(Page images and extracted text)
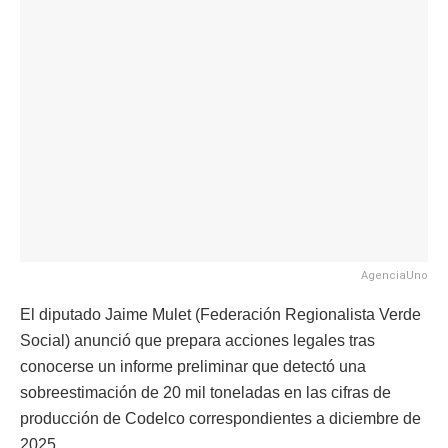
AgenciaUno
El diputado Jaime Mulet (Federación Regionalista Verde
Social) anunció que prepara acciones legales tras
conocerse un informe preliminar que detectó una
sobreestimación de 20 mil toneladas en las cifras de
producción de Codelco correspondientes a diciembre de
2025.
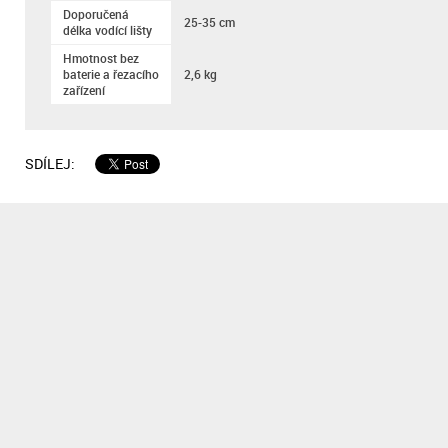
Doporučená
25-35 cm
délka vodící lišty
Hmotnost bez
baterie a řezacího
2,6 kg
zařízení
SDÍLEJ:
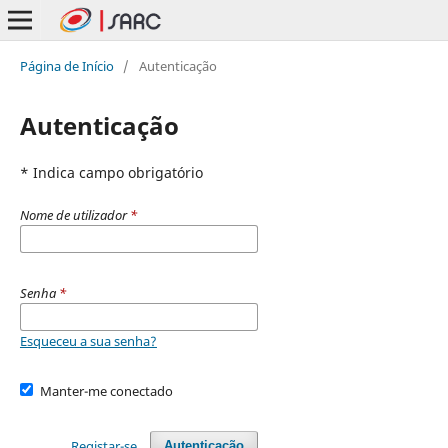
Página de Início
/
Autenticação
Autenticação
* Indica campo obrigatório
Nome de utilizador
*
Senha
*
Esqueceu a sua senha?
Manter-me conectado
Registar-se
Autenticação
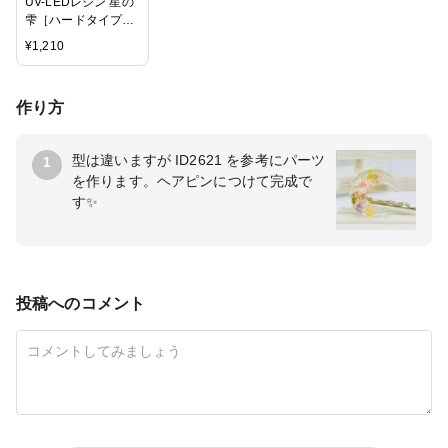
UV-LEDレジン 星の
雫［ハードタイプ］
25ｇ
¥
1,210
作り方
型は違いますが ID2621 を参考にパーツ
1
を作ります。ヘアピンにつけて完成で
す✨
投稿へのコメント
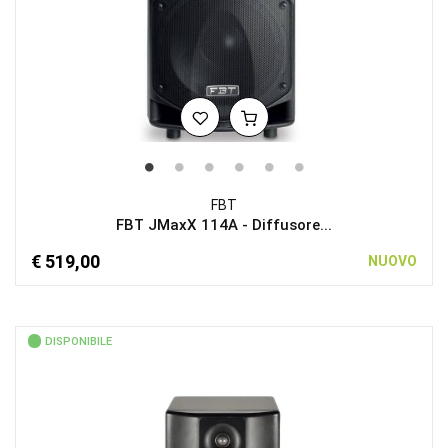
FBT
FBT JMaxX 114A - Diffusore...
€ 519,00
NUOVO
DISPONIBILE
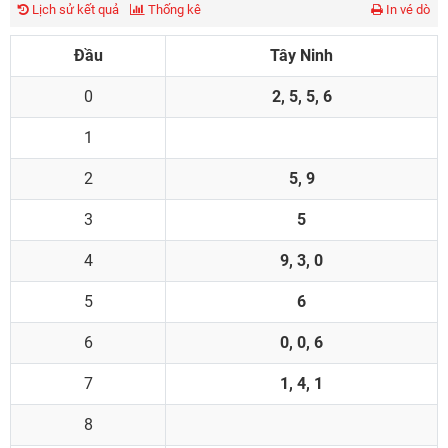
Lịch sử kết quả
Thống kê
In vé dò
Đầu
Tây Ninh
0
2, 5, 5, 6
1
2
5, 9
3
5
4
9, 3, 0
5
6
6
0, 0, 6
7
1, 4, 1
8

TASK BRIEF: Repeat the entries above exactly and skip the images.

RESPONSE FOR THIS EXERCISE:
AgenciaUno
El diputado Jaime Mulet (Federación Regionalista Verde
Social) anunció que prepara acciones legales tras
conocerse un informe preliminar que detectó una
sobreestimación de 20 mil toneladas en las cifras de
producción de Codelco correspondientes a diciembre de
2025.
Doporučená
25-35 cm
délka vodící lišty
Hmotnost bez
baterie a řezacího
2,6 kg
zařízení
SDÍLEJ:
Página de Início
/
Autenticação
Autenticação
* Indica campo obrigatório
Nome de utilizador
*
Senha
*
Esqueceu a sua senha?
Manter-me conectado
Registar-se
Autenticação
UV-LEDレジン 星の
雫［ハードタイプ］
25ｇ
¥
1,210
作り方
型は違いますが ID2621 を参考にパーツ
1
を作ります。ヘアピンにつけて完成で
す✨
投稿へのコメント
FBT
FBT JMaxX 114A - Diffusore...
€ 519,00
NUOVO
DISPONIBILE
Lịch sử kết quả
Thống kê
In vé dò
Đầu
Tây Ninh
0
2, 5, 5, 6
1
2
5, 9
3
5
4
9, 3, 0
5
6
6
0, 0, 6
7
1, 4, 1
8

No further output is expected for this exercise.